Microsoft No Longer Developing Outlook Express

Thursday August 14th, 2003

Several people wrote in to tell us that Microsoft is not doing any new development work on Outlook Express, the company's free mail and newsgroups client, which is bundled with both Internet Explorer and Windows. The emphasis for home users will now be placed on Hotmail and MSN, while corporations will be reminded that they should have been using Outlook all along. Many MozillaZine readers have noted the opportunity that this presents for Mozilla Thunderbird, the Mozilla project's standalone mail and newsgroups program. While the first milestone of Thunderbird has only recently been released, the application is based on the mature codebase of the Mozilla Application Suite's Mail & Newsgroups component. Microsoft's cancellation of further Outlook Express development follows on from the company's announcement that it will offer no further upgrades to the standalone Windows version of Internet Explorer and its decision to end development of IE for Mac OS X.
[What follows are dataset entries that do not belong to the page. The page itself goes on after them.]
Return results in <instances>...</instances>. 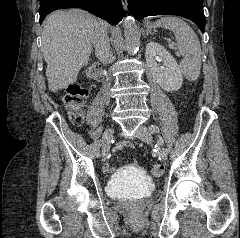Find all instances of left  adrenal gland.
I'll return each instance as SVG.
<instances>
[{
  "mask_svg": "<svg viewBox=\"0 0 240 238\" xmlns=\"http://www.w3.org/2000/svg\"><path fill=\"white\" fill-rule=\"evenodd\" d=\"M149 34H151V32L149 30H146V36H148Z\"/></svg>",
  "mask_w": 240,
  "mask_h": 238,
  "instance_id": "left-adrenal-gland-1",
  "label": "left adrenal gland"
}]
</instances>
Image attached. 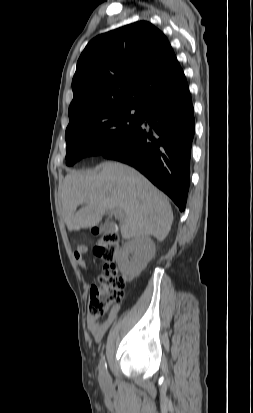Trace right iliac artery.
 Segmentation results:
<instances>
[{
	"mask_svg": "<svg viewBox=\"0 0 253 413\" xmlns=\"http://www.w3.org/2000/svg\"><path fill=\"white\" fill-rule=\"evenodd\" d=\"M99 371L102 376L107 375V364L104 357L100 360Z\"/></svg>",
	"mask_w": 253,
	"mask_h": 413,
	"instance_id": "obj_1",
	"label": "right iliac artery"
}]
</instances>
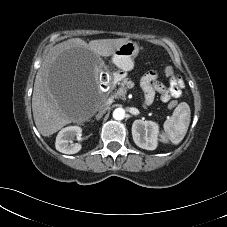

Update: J. A. Prufrock wrote in to tell us that Microsoft is now saying Outlook Express will continue to be developed after all. Microsoft's about-turn in its public statements is nothing new: shortly after the news broke that there would be no further standalone versions of IE for Windows, the company stressed that it was in fact too early to discuss its long-term plans for the browser.

#58 Re: killing

by thelem

Saturday August 16th, 2003 9:00 AM

You are replying to this message

Ah, being a fellow brit I thought microsoft had given up on internet access years ago, after about 4 tries are relaunching their service. I think Compuserve has more users than AOL when they finally quit.

I used to think of MSN Explorer as a newbie version of IE, but what I've read about it recently didn't fit that description (like having to subscribe to it).

If MSN are in the internet access market, then I am surprised AOL agreeds to stop developing Mozilla. OK, they might have rights to internet explorer for the next 5 years or so, but what then?